━━━━━ DATA SHOWN

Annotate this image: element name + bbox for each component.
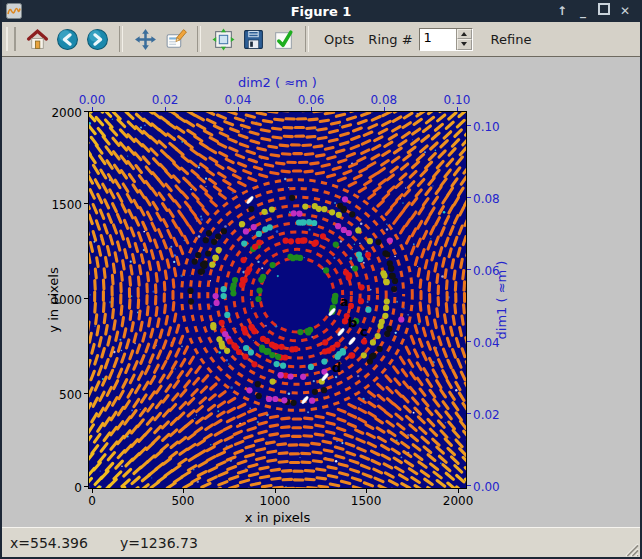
- control-point: [210, 324, 216, 330]
- control-point: [236, 349, 242, 355]
- control-point: [379, 319, 385, 325]
- refine-button[interactable]: Refine: [483, 30, 540, 49]
- close-button[interactable]: ✕: [618, 2, 632, 20]
- control-point: [384, 298, 390, 304]
- opts-button[interactable]: Opts: [316, 30, 362, 49]
- control-point: [221, 228, 227, 234]
- figure-canvas: 0.000.020.040.060.080.100500100015002000…: [2, 57, 640, 527]
- control-point: [274, 361, 280, 367]
- ring-group-annotation: c: [360, 324, 368, 339]
- right-axis-tick: 0.00: [473, 480, 500, 494]
- control-point: [297, 255, 303, 261]
- control-point: [213, 293, 219, 299]
- control-point: [367, 238, 373, 244]
- control-point: [367, 358, 373, 364]
- control-point: [352, 265, 358, 271]
- shade-button[interactable]: ↑: [555, 2, 569, 20]
- ring-number-value[interactable]: 1: [420, 29, 456, 50]
- control-point: [355, 227, 361, 233]
- cursor-x-readout: x=554.396: [10, 535, 88, 551]
- tick-mark: [457, 107, 458, 111]
- down-arrow-icon: [461, 42, 467, 46]
- apply-button[interactable]: [269, 25, 297, 53]
- apply-check-icon: [272, 28, 295, 51]
- tick-mark: [467, 341, 471, 342]
- control-point: [261, 209, 267, 215]
- pan-button[interactable]: [131, 25, 159, 53]
- home-button[interactable]: [23, 25, 51, 53]
- bottom-axis-label: x in pixels: [245, 510, 310, 525]
- spin-down-button[interactable]: [457, 39, 472, 50]
- tick-mark: [275, 489, 276, 493]
- ring-number-label: Ring #: [368, 32, 412, 47]
- control-point: [256, 231, 262, 237]
- control-point: [398, 316, 404, 322]
- control-point: [203, 237, 209, 243]
- tick-mark: [92, 107, 93, 111]
- control-point: [242, 354, 248, 360]
- navigation-toolbar: Opts Ring # 1 Refine: [2, 22, 640, 57]
- tick-mark: [84, 393, 88, 394]
- back-icon: [56, 28, 79, 51]
- control-point: [290, 255, 296, 261]
- right-axis-label: dim1 ( ≈m ): [494, 261, 509, 340]
- control-point: [278, 372, 284, 378]
- control-point: [323, 267, 329, 273]
- control-point: [296, 211, 302, 217]
- ring-number-spinbox[interactable]: 1: [419, 28, 473, 51]
- tick-mark: [84, 486, 88, 487]
- control-point: [259, 345, 265, 351]
- tick-mark: [467, 485, 471, 486]
- control-point: [346, 230, 352, 236]
- control-point: [322, 348, 328, 354]
- control-point: [199, 268, 205, 274]
- control-point: [271, 343, 277, 349]
- left-axis-tick: 1000: [2, 293, 82, 307]
- statusbar: x=554.396 y=1236.73: [2, 527, 640, 558]
- up-arrow-icon: [461, 32, 467, 36]
- control-point: [305, 329, 311, 335]
- control-point: [279, 344, 285, 350]
- maximize-button[interactable]: [597, 2, 611, 20]
- control-point: [255, 381, 261, 387]
- spin-up-button[interactable]: [457, 29, 472, 40]
- ring-group-annotation: d: [332, 360, 341, 375]
- control-point: [221, 293, 227, 299]
- titlebar[interactable]: Figure 1 ↑ _ ✕: [2, 0, 640, 22]
- diffraction-image[interactable]: abcd: [89, 112, 466, 488]
- minimize-button[interactable]: _: [576, 2, 590, 20]
- control-point: [311, 220, 317, 226]
- control-point: [320, 233, 326, 239]
- control-point: [297, 329, 303, 335]
- tick-mark: [165, 107, 166, 111]
- control-point: [358, 298, 364, 304]
- control-point: [388, 265, 394, 271]
- save-button[interactable]: [239, 25, 267, 53]
- control-point: [260, 336, 266, 342]
- control-point: [321, 206, 327, 212]
- control-point: [375, 239, 381, 245]
- forward-button[interactable]: [83, 25, 111, 53]
- bottom-axis-tick: 0: [88, 494, 96, 508]
- control-point: [248, 206, 254, 212]
- resize-grip[interactable]: [621, 539, 639, 557]
- bottom-axis-tick: 2000: [443, 494, 474, 508]
- toolbar-handle[interactable]: [6, 27, 16, 51]
- control-point: [246, 266, 252, 272]
- control-point: [291, 400, 297, 406]
- control-point: [384, 331, 390, 337]
- configure-subplots-button[interactable]: [209, 25, 237, 53]
- edit-button[interactable]: [161, 25, 189, 53]
- matplotlib-logo-icon: [6, 3, 22, 19]
- control-point: [219, 320, 225, 326]
- control-point: [222, 331, 228, 337]
- tick-mark: [467, 125, 471, 126]
- bottom-axis-tick: 500: [171, 494, 194, 508]
- top-axis-tick: 0.08: [370, 93, 397, 107]
- control-point: [321, 359, 327, 365]
- back-button[interactable]: [53, 25, 81, 53]
- control-point: [359, 284, 365, 290]
- toolbar-separator: [119, 26, 123, 52]
- control-point: [243, 228, 249, 234]
- control-point: [209, 262, 215, 268]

━━━━━━━━━━

• _YOUR GOAL_
Scan the material above. Extract every line in which the word "icon" occurs.

• _RESPONSE TO THE EXERCISE_
- down-arrow-icon: [461, 42, 467, 46]
- apply-check-icon: [272, 28, 295, 51]
- back-icon: [56, 28, 79, 51]
- up-arrow-icon: [461, 32, 467, 36]
- matplotlib-logo-icon: [6, 3, 22, 19]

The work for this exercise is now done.